I won’t follow through, of course. I know that as I write, I don’t want to sit on the sidelines.
I soothe my savaged soul with listening to NPR’s “Storycorps.” Listening to people share stories of their transformative experiences is almost a religious experience for me. My heart clutches and sometimes I shed a tear. Almost always, I am lifted up out of the muck and dissention that brings me down. If you haven’t listened yourself, and you need to be reminded that man’s humanity is worth celebrating, take a listen at http://storycorps.org.

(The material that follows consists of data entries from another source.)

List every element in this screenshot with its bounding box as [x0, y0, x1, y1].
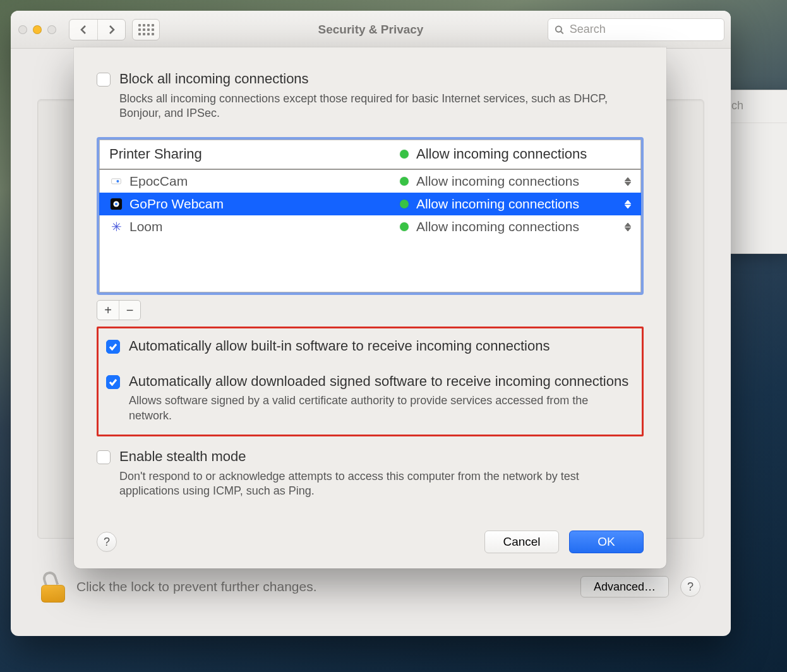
zoom-window-button[interactable] [47, 25, 56, 34]
help-button[interactable]: ? [680, 577, 700, 597]
search-icon [555, 25, 564, 35]
grid-icon [138, 24, 154, 35]
chevron-down-icon [625, 182, 631, 186]
check-icon [109, 378, 117, 386]
status-stepper[interactable] [625, 200, 631, 208]
apps-header-status: Allow incoming connections [416, 146, 587, 162]
show-all-button[interactable] [132, 19, 160, 40]
auto-builtin-checkbox[interactable] [106, 340, 120, 354]
firewall-apps-header: Printer Sharing Allow incoming connectio… [99, 140, 641, 170]
stealth-label: Enable stealth mode [119, 448, 637, 465]
auto-signed-label: Automatically allow downloaded signed so… [129, 373, 634, 390]
svg-point-8 [115, 203, 117, 205]
list-item[interactable]: GoPro Webcam Allow incoming connections [99, 193, 641, 215]
firewall-options-sheet: Block all incoming connections Blocks al… [74, 47, 666, 568]
lock-button[interactable] [41, 571, 65, 603]
chevron-left-icon [79, 25, 88, 35]
status-dot-icon [400, 150, 409, 159]
background-window-row: ch [725, 90, 787, 123]
close-window-button[interactable] [18, 25, 27, 34]
advanced-button[interactable]: Advanced… [580, 576, 669, 597]
add-app-button[interactable]: + [97, 301, 119, 320]
list-item[interactable]: EpocCam Allow incoming connections [99, 170, 641, 193]
ok-button[interactable]: OK [569, 531, 644, 553]
stealth-description: Don't respond to or acknowledge attempts… [119, 469, 637, 499]
lock-row: Click the lock to prevent further change… [41, 568, 700, 606]
status-stepper[interactable] [625, 223, 631, 231]
svg-point-0 [556, 26, 562, 32]
chevron-up-icon [625, 200, 631, 204]
stealth-option: Enable stealth mode Don't respond to or … [97, 448, 644, 498]
status-dot-icon [400, 222, 409, 231]
app-name: EpocCam [129, 174, 188, 189]
minimize-window-button[interactable] [33, 25, 42, 34]
block-all-checkbox[interactable] [97, 73, 111, 87]
list-item[interactable]: ✳ Loom Allow incoming connections [99, 215, 641, 238]
svg-marker-9 [625, 200, 631, 204]
block-all-description: Blocks all incoming connections except t… [119, 92, 637, 121]
app-status: Allow incoming connections [416, 219, 579, 234]
search-input[interactable] [568, 22, 718, 37]
svg-marker-12 [625, 227, 631, 231]
auto-signed-option: Automatically allow downloaded signed so… [106, 373, 634, 423]
nav-forward-button[interactable] [97, 20, 125, 40]
svg-line-1 [561, 31, 563, 33]
nav-back-button[interactable] [69, 20, 97, 40]
auto-builtin-label: Automatically allow built-in software to… [129, 337, 550, 355]
lock-help-text: Click the lock to prevent further change… [76, 579, 317, 594]
apps-header-name: Printer Sharing [109, 146, 202, 162]
svg-marker-11 [625, 223, 631, 227]
remove-app-button[interactable]: − [119, 301, 140, 320]
gopro-icon [109, 197, 123, 211]
chevron-down-icon [625, 205, 631, 208]
app-status: Allow incoming connections [416, 196, 579, 212]
background-window: ch [724, 90, 787, 254]
cancel-button[interactable]: Cancel [484, 531, 559, 553]
svg-marker-4 [625, 177, 631, 181]
sheet-help-button[interactable]: ? [97, 532, 117, 552]
camera-dot-icon [109, 174, 123, 188]
auto-builtin-option: Automatically allow built-in software to… [106, 337, 634, 355]
sheet-footer: ? Cancel OK [97, 531, 644, 553]
nav-buttons [69, 19, 126, 40]
svg-point-3 [116, 180, 119, 183]
asterisk-icon: ✳ [109, 220, 123, 234]
svg-rect-2 [112, 179, 121, 184]
auto-signed-description: Allows software signed by a valid certif… [129, 393, 634, 423]
annotation-highlight: Automatically allow built-in software to… [97, 327, 644, 436]
add-remove-buttons: + − [97, 300, 141, 320]
status-stepper[interactable] [625, 177, 631, 186]
window-controls [17, 25, 60, 34]
app-status: Allow incoming connections [416, 174, 579, 189]
chevron-right-icon [107, 25, 116, 35]
preferences-window: Security & Privacy Click the lock to pre… [11, 11, 731, 636]
block-all-option: Block all incoming connections Blocks al… [97, 70, 644, 121]
titlebar: Security & Privacy [11, 11, 731, 49]
status-dot-icon [400, 200, 409, 208]
chevron-up-icon [625, 223, 631, 227]
auto-signed-checkbox[interactable] [106, 375, 120, 389]
status-dot-icon [400, 177, 409, 186]
firewall-apps-list[interactable]: Printer Sharing Allow incoming connectio… [97, 137, 644, 295]
stealth-checkbox[interactable] [97, 450, 111, 464]
svg-marker-10 [625, 205, 631, 208]
chevron-up-icon [625, 177, 631, 181]
search-field[interactable] [548, 18, 724, 41]
app-name: GoPro Webcam [129, 196, 224, 212]
app-name: Loom [129, 219, 163, 234]
block-all-label: Block all incoming connections [119, 70, 637, 88]
check-icon [109, 343, 117, 351]
svg-marker-5 [625, 182, 631, 186]
chevron-down-icon [625, 227, 631, 231]
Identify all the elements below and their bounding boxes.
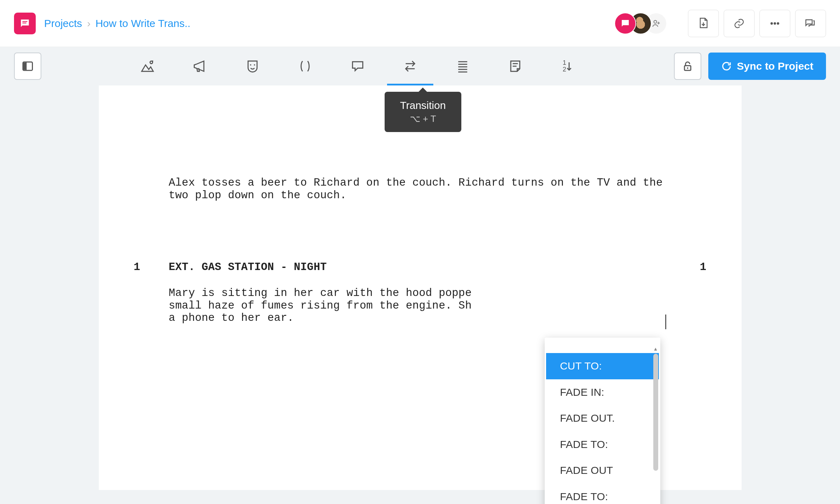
text-cursor bbox=[665, 315, 666, 329]
scene-heading-row[interactable]: 1 EXT. GAS STATION - NIGHT 1 bbox=[169, 261, 672, 274]
character-button[interactable] bbox=[242, 56, 263, 77]
scene-number-right: 1 bbox=[700, 261, 707, 274]
list-numbered-icon: 12 bbox=[560, 58, 576, 74]
chat-bubble-icon bbox=[19, 18, 31, 29]
sync-button-label: Sync to Project bbox=[737, 60, 813, 72]
export-pdf-button[interactable] bbox=[688, 10, 719, 37]
collaborator-avatars bbox=[614, 13, 667, 34]
speech-bubble-icon bbox=[350, 58, 365, 74]
scene-number-left: 1 bbox=[134, 261, 140, 274]
transition-option-fade-to-2[interactable]: FADE TO: bbox=[546, 484, 659, 504]
refresh-icon bbox=[721, 61, 732, 72]
share-link-button[interactable] bbox=[724, 10, 755, 37]
svg-point-8 bbox=[152, 61, 153, 62]
landscape-icon bbox=[140, 58, 155, 74]
tooltip-shortcut: ⌥ + T bbox=[400, 113, 446, 124]
dropdown-scrollbar[interactable] bbox=[653, 354, 658, 471]
script-page[interactable]: Alex tosses a beer to Richard on the cou… bbox=[99, 85, 742, 490]
transition-option-fade-out[interactable]: FADE OUT bbox=[546, 457, 659, 484]
app-logo[interactable] bbox=[14, 13, 36, 34]
note-icon bbox=[508, 58, 523, 74]
breadcrumb: Projects › How to Write Trans.. bbox=[44, 18, 191, 29]
action-text[interactable]: Alex tosses a beer to Richard on the cou… bbox=[169, 177, 672, 201]
svg-text:2: 2 bbox=[563, 65, 566, 73]
note-button[interactable] bbox=[505, 56, 526, 77]
breadcrumb-current[interactable]: How to Write Trans.. bbox=[95, 18, 190, 29]
action-text-2[interactable]: Mary is sitting in her car with the hood… bbox=[169, 287, 672, 324]
more-horizontal-icon bbox=[769, 17, 781, 30]
toggle-sidebar-button[interactable] bbox=[14, 53, 41, 80]
chat-bubble-icon bbox=[620, 18, 631, 29]
numbering-button[interactable]: 12 bbox=[557, 56, 578, 77]
chevron-right-icon: › bbox=[87, 18, 90, 29]
svg-point-0 bbox=[654, 20, 657, 23]
megaphone-icon bbox=[192, 58, 208, 74]
format-toolbar: 12 Sync to Project bbox=[0, 47, 840, 85]
dialogue-button[interactable] bbox=[347, 56, 368, 77]
lock-button[interactable] bbox=[674, 53, 701, 80]
parentheses-icon bbox=[297, 58, 313, 74]
mask-icon bbox=[245, 58, 260, 74]
scene-heading-button[interactable] bbox=[137, 56, 158, 77]
file-download-icon bbox=[697, 17, 710, 30]
shot-button[interactable] bbox=[452, 56, 473, 77]
svg-point-3 bbox=[777, 22, 779, 24]
parenthetical-button[interactable] bbox=[295, 56, 316, 77]
sync-to-project-button[interactable]: Sync to Project bbox=[708, 53, 826, 80]
transition-option-cut-to[interactable]: CUT TO: bbox=[546, 353, 659, 379]
lines-icon bbox=[455, 58, 470, 74]
transition-tooltip: Transition ⌥ + T bbox=[385, 92, 461, 132]
tooltip-title: Transition bbox=[400, 99, 446, 111]
transition-option-fade-to[interactable]: FADE TO: bbox=[546, 431, 659, 458]
element-type-icons: 12 bbox=[137, 56, 578, 77]
header-actions bbox=[688, 10, 826, 37]
avatar-comments[interactable] bbox=[614, 13, 636, 34]
comments-button[interactable] bbox=[795, 10, 826, 37]
arrows-swap-icon bbox=[402, 58, 418, 74]
chat-bubbles-icon bbox=[804, 17, 817, 30]
link-icon bbox=[733, 17, 745, 30]
add-user-icon bbox=[651, 19, 661, 28]
svg-point-10 bbox=[254, 64, 255, 66]
document-area: Alex tosses a beer to Richard on the cou… bbox=[0, 85, 840, 504]
svg-point-1 bbox=[771, 22, 773, 24]
svg-rect-6 bbox=[23, 63, 26, 70]
lock-open-icon bbox=[681, 60, 694, 73]
transition-option-fade-out-period[interactable]: FADE OUT. bbox=[546, 405, 659, 431]
more-options-button[interactable] bbox=[759, 10, 790, 37]
scroll-up-icon[interactable]: ▲ bbox=[653, 346, 658, 352]
svg-point-9 bbox=[250, 64, 251, 66]
transition-button[interactable] bbox=[400, 56, 421, 77]
app-header: Projects › How to Write Trans.. bbox=[0, 0, 840, 47]
panel-left-icon bbox=[21, 60, 34, 73]
transition-option-fade-in[interactable]: FADE IN: bbox=[546, 379, 659, 406]
action-button[interactable] bbox=[190, 56, 211, 77]
transition-dropdown[interactable]: ▲ CUT TO: FADE IN: FADE OUT. FADE TO: FA… bbox=[545, 338, 660, 504]
svg-point-2 bbox=[774, 22, 776, 24]
breadcrumb-root[interactable]: Projects bbox=[44, 18, 82, 29]
scene-heading-text[interactable]: EXT. GAS STATION - NIGHT bbox=[169, 261, 327, 274]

Or, you could embrace a portion of Barack Obama’s acceptance speech on November 6:
Democracy in a nation of 300 million can be noisy and messy and complicated. We have our own opinions. Each of us has deeply held beliefs. And when we go through tough times, when we make big decisions as a country, it necessarily stirs passions… stirs up controversy.
That won’t change after tonight, and it shouldn’t. These arguments we have are a mark of our liberty. We can never forget that as we speak, people in distant nations are risking their lives right now just for a chance to argue about issues that matter, the chance to cast their ballots like we did today.
Label me naïve. We have to believe.
If you haven’t read Cormac McCarthy’s The Road (better than the movie), maybe you should. Friends have shivered and backed off when I have recommended the book. They’ve heard about it or seen the movie… think that it is too dark… too depressing. Yes, surviving a nuclear winter is depressing, but for me, the father/son bond and the their humanity shines through. Ultimately, The Road is an uplifting book.
- Do you have an addiction? What is it? What steps have you taken to over-come it? Have you been successful? How do you feel about your success or lack of success?
- Is tomorrow another day?
- Brainstorm a list of addictions. Write a short piece that features a character with an addictive personality.